*What the task requires*
Note how many lines in the entries contain the string "Tagore", then give that number and nothing else.
- - - - -
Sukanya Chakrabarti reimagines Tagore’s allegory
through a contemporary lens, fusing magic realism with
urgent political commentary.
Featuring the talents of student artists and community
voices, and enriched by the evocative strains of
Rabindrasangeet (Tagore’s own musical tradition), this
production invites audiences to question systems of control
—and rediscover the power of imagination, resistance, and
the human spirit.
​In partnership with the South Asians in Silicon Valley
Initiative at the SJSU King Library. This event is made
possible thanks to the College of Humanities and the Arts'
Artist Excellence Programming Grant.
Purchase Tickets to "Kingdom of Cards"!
- - - - -
*Output*
2